The Ensigna of Count Camillo Marcolini-Ferretti

Camillo Count Marcolini-Ferretti (2 April 1739 in Fano - 10 July 1814 in Prague) was a minister and general director of the fine arts for the Electorate, later Kingdom of Saxony.

==Biography==
Born into the Marcolini family, an old Italian nobility, Camillo was the son of Pietro Paolo Marcolini (1689–1758), Doctor of Theology and Philosophy in the service of Pope Clement XI, and his wife, Antonia Ferretti.

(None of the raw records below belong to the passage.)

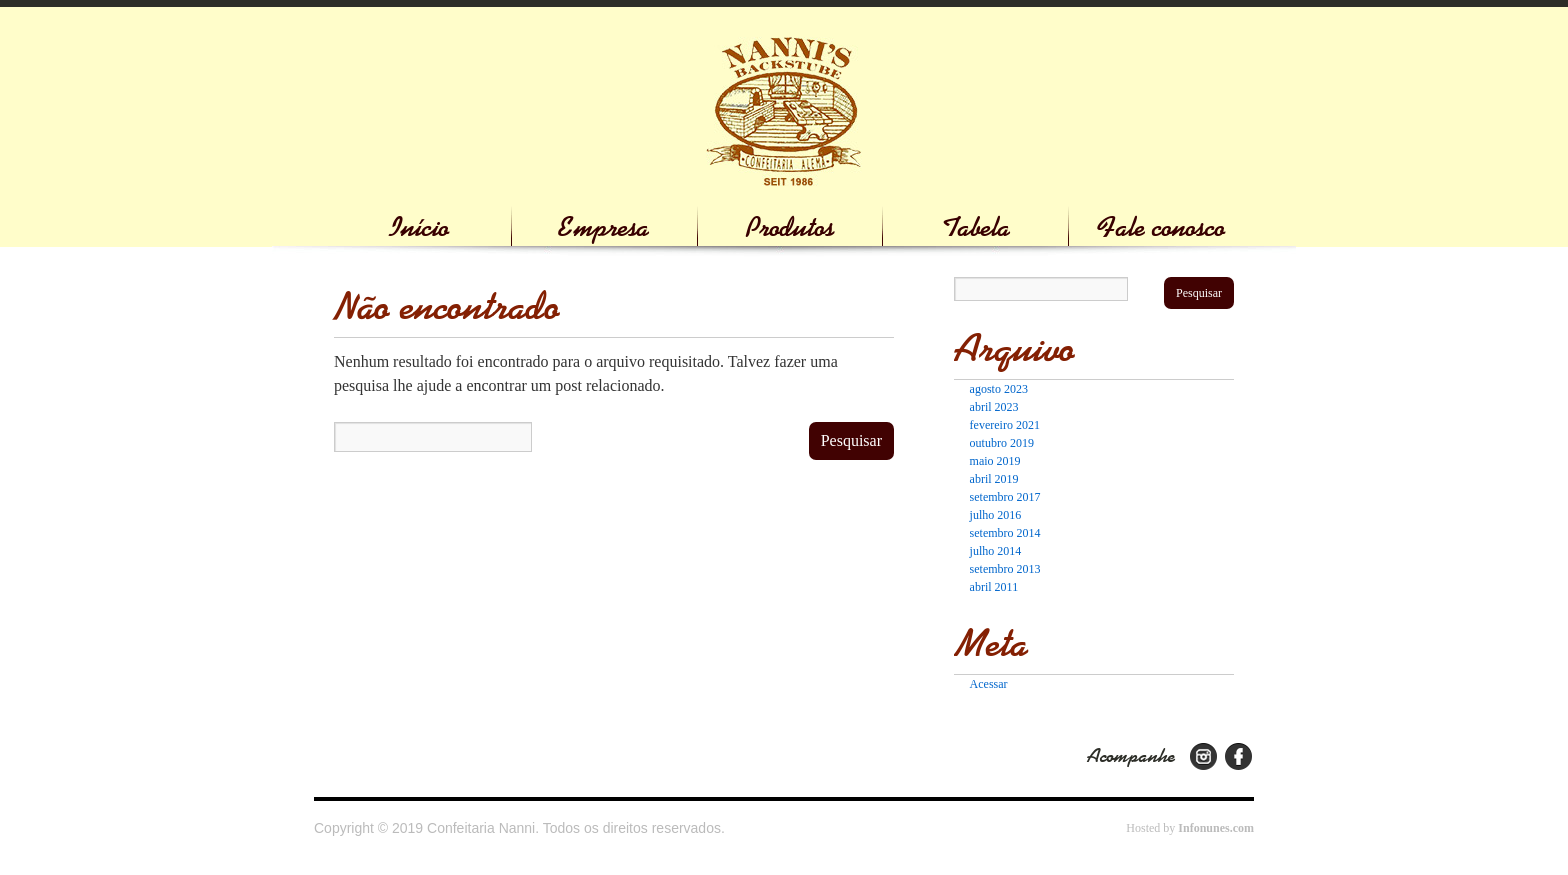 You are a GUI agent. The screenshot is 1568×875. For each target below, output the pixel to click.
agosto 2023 (999, 389)
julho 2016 (996, 515)
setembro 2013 (1005, 569)
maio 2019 (995, 461)
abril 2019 (994, 479)
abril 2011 (994, 587)
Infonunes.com (1216, 828)
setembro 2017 (1005, 497)
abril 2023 (994, 407)
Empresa (604, 228)
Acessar (989, 684)
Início (419, 228)
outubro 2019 (1002, 443)
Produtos (790, 228)
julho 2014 (996, 551)
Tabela (976, 228)
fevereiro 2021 (1005, 425)
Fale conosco (1161, 228)
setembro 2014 (1005, 533)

The prince-elector Frederick Christian met the Camillo's father in Rome and they agreed that in 1752 Camillo would be sent as page to the Saxon court. In Saxony, Camillo gained the prince-electors and future Frederick Augustus I of Saxony's trust. In 1767 Camillo became Lord Chamberlain, 1778 Lord Controller, 1799 Lord equerry, 1772 Privy Councillor and 1809 minister of the royal cabinet. In 1813, after the Battle of Leipzig, Marcolini followed the King into exile.

==Notable achievements==
Camillo also became general director of the fine arts in 1780 later the director of the art academy, as well as director of the Meissen porcelain manufacture from 1774 to 1813. Some Meissen services from this time are known as 'Marcolini Services' after him.

Camillo founded the zoological garden and horse breeding in Annaburg in 1792.

==Personal life==

On 4 May 1778 Marcolini married Baroness Anna O'Kelly. They had issue, including:

- Peter Paul Emanuel Johannes Count Marcolini-Ferretti (b. 1785), married firstly in 1807 to Countess Maria Anna Antonia Cavriani (b. 1792) and had one daughter. He married secondly Joséphine Rousseau d'Happancourt (1820–1899) and had one daughter:
  - Countess Theresia Ludovica Marcolili-Ferretti (1808–1875), married to Count Carl Johann Heinrich von Nimptsch (1803–1869) and had issue
  - Countess Marianne Marcolini-Ferretti (d. 1864), married to Prince Philipp Karl Alexander of Liechtenstein and had issue.

==Death==
He died in 1814 in his exile in Prague, at the age of 75.

==Insignia==

Camillo's insignia from 1775 and 1814 was the crossed swords with a star.